Even now, I have to admit that I'm not that excited about my family's Thanksgiving meal. In recent years, the turkey has been featured with my mother's mashed potatoes, my aunt's molded iceberg salad, grocery store pies, rice (of course), and a variety of Filipino dishes. It's those other dishes, the ones my mom's side of the family are best at making, that demand my attention at Thanksgiving lunch. Bring on the palabok, I say! I love that so many people, no matter what country they might hail from, seem to enjoy celebrating Thanksgiving (well, how could you not want to celebrate an entire day dedicated to eating?) and that I hear so many cultural variations on the meal — which include lechon, hot pot, or Korean barbecue. But leave the turkey out then. "Tradition" isn't worth it if the meat's dried out.

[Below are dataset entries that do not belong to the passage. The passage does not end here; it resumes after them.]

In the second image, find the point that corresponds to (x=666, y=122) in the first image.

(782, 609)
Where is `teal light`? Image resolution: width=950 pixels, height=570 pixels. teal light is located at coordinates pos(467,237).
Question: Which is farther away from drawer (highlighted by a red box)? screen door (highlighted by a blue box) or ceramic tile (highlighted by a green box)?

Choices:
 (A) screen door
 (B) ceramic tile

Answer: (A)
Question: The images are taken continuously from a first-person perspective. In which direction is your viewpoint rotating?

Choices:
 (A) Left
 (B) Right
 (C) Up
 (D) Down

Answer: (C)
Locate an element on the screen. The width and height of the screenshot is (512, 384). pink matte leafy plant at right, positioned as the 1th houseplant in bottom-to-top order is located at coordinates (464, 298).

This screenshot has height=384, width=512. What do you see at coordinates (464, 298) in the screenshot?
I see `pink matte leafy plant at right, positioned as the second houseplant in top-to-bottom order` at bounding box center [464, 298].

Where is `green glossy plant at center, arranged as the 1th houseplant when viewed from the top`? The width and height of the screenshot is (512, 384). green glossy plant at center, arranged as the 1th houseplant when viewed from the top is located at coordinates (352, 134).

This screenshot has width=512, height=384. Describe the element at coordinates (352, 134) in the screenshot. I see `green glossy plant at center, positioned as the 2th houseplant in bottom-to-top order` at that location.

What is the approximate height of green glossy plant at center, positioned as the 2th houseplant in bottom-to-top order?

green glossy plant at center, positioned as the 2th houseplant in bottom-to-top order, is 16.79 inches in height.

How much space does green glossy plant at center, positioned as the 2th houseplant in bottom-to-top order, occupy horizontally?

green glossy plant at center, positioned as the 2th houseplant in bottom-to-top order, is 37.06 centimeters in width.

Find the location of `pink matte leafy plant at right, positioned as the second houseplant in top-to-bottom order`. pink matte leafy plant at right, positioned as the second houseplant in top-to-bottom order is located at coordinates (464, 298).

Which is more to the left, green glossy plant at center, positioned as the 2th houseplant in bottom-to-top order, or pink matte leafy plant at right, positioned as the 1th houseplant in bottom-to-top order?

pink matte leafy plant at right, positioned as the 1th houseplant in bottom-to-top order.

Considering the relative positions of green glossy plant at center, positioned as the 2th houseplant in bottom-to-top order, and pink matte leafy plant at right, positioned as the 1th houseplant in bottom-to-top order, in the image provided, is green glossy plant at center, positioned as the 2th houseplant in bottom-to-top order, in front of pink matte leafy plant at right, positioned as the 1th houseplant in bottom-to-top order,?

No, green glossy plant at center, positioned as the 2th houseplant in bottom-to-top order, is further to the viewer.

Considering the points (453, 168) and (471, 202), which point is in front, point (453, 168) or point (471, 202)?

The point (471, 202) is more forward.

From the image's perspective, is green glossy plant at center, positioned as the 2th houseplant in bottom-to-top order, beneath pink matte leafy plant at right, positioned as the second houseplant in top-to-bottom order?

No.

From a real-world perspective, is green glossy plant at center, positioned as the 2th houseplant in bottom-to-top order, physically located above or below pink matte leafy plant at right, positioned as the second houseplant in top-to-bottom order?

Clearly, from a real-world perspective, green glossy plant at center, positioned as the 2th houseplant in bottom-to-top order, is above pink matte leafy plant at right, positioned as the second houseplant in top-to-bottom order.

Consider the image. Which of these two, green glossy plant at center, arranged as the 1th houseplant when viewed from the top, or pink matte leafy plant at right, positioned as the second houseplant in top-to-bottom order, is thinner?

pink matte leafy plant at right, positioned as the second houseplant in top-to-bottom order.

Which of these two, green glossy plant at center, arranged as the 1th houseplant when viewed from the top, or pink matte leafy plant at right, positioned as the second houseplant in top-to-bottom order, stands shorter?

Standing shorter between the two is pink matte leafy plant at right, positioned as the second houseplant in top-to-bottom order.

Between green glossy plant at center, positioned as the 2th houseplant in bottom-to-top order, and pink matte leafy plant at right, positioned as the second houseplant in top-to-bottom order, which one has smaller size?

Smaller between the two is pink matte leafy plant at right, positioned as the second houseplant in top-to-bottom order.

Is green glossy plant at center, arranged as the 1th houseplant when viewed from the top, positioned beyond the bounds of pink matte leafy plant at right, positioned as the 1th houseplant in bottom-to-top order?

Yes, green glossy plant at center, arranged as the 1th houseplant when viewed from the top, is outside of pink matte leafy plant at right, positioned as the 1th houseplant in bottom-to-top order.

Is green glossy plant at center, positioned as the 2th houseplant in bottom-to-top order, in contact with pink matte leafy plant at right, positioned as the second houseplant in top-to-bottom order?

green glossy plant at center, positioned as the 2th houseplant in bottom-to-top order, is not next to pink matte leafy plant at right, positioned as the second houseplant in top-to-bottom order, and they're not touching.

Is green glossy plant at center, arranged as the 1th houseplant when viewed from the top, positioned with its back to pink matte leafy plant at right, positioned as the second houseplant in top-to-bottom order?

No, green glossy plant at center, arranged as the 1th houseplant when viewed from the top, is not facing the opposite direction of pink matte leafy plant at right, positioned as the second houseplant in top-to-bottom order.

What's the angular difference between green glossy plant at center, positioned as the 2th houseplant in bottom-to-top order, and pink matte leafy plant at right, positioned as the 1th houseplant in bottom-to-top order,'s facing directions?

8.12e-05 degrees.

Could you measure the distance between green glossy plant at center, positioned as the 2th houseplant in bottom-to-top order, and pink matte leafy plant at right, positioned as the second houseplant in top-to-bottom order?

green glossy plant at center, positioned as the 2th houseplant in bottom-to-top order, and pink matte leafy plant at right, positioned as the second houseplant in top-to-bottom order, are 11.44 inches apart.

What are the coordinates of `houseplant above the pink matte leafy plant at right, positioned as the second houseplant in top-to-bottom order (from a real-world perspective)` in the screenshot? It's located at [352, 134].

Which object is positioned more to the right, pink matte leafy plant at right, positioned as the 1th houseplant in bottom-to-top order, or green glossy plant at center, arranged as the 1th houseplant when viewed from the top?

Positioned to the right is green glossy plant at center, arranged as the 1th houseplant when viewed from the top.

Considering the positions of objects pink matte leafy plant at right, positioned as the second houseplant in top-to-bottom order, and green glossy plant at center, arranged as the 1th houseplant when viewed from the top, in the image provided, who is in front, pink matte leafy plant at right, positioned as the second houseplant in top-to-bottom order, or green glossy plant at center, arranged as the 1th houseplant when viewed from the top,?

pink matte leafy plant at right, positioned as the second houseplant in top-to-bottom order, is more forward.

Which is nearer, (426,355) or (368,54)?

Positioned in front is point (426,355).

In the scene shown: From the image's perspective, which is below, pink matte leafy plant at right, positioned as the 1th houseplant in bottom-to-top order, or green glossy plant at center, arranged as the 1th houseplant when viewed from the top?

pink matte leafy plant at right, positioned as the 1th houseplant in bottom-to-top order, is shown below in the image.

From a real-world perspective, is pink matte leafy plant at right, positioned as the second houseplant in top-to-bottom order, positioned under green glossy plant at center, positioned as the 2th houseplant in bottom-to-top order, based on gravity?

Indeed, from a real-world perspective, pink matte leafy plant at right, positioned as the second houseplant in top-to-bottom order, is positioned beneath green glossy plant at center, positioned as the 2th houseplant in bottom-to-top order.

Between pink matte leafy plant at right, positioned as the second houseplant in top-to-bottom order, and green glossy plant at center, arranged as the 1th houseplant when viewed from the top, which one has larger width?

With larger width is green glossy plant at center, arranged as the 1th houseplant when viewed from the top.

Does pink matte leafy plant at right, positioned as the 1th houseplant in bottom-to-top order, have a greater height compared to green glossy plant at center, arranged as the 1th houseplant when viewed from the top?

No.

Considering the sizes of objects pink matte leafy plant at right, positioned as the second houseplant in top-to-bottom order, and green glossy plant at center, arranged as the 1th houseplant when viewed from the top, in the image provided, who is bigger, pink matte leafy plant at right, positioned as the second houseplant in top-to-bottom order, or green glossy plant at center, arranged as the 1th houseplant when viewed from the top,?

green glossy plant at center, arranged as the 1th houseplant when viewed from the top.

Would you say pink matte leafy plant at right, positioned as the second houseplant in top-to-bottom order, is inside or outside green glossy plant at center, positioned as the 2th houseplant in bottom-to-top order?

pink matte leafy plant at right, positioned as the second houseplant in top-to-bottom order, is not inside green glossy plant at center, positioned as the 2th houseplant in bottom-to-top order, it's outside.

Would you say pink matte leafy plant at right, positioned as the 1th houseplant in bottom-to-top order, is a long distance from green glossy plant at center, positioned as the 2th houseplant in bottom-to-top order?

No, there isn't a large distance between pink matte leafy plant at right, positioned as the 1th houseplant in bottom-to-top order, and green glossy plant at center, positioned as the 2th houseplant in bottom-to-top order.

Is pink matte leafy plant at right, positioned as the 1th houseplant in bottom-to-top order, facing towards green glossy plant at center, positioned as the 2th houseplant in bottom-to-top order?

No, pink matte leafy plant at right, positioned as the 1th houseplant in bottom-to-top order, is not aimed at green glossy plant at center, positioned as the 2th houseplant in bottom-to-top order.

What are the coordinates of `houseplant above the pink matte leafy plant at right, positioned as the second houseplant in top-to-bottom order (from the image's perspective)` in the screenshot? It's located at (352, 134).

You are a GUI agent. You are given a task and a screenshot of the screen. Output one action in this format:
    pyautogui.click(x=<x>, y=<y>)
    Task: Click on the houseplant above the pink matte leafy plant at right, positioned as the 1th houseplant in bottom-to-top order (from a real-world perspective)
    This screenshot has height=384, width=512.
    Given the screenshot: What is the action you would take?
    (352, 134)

For many years, I've made up for the lack of those American traditions I never had by making my own separate Thanksgiving meal. Sometimes it was just prepared for me and the Anthropologist, but more recently, I've been having friends over to share in potluck-style Thanksgiving gluttony. I make roast chicken and pie, while they bring sides dishes and more pie. We eat the foods we love now as adults and make new memories together. And isn't that what Thanksgiving is truly all about?

Sunday, November 13, 2011

Just in time for winter

Wow, it's dusty in here! I haven't posted in — what, almost a year? Which isn't to say I haven't been cooking. Quite the opposite, actually. In the spring, I cooked my way through The Sunset Cookbook. In the summer, I let the produce of the farmers' market be my guide. Lately, I've been cooking the featured recipes on Fine Cooking's Facebook page. Soon I want to start putting to use the fabulous Essential New York Times Cookbook (which is the kind of cookbook that demands a thorough read — so I'm not even halfway finished!). Also, I really got into canning, and it truly became an obsession. It was hard to look at fruits and veggies and not consider how I could can them! I made berry and stone fruit jams, different kinds of chutney, peach barbecue sauce, even watermelon rind pickles.

I've tried to do all sorts of things with this blog, all while writing about the food I'm eating. I've tried to find "challenges" and post about them. These never seemed to get further than one or two posts. I've tried to track how much my meals cost to make, in order to prove that one really can eat organic, local food and not spend buckets of money. This made writing about food less interesting. I think that in order to keep up this blog, I'm just going to go back to writing about what is exciting me in the kitchen these days — and hope that you find that exciting enough to read.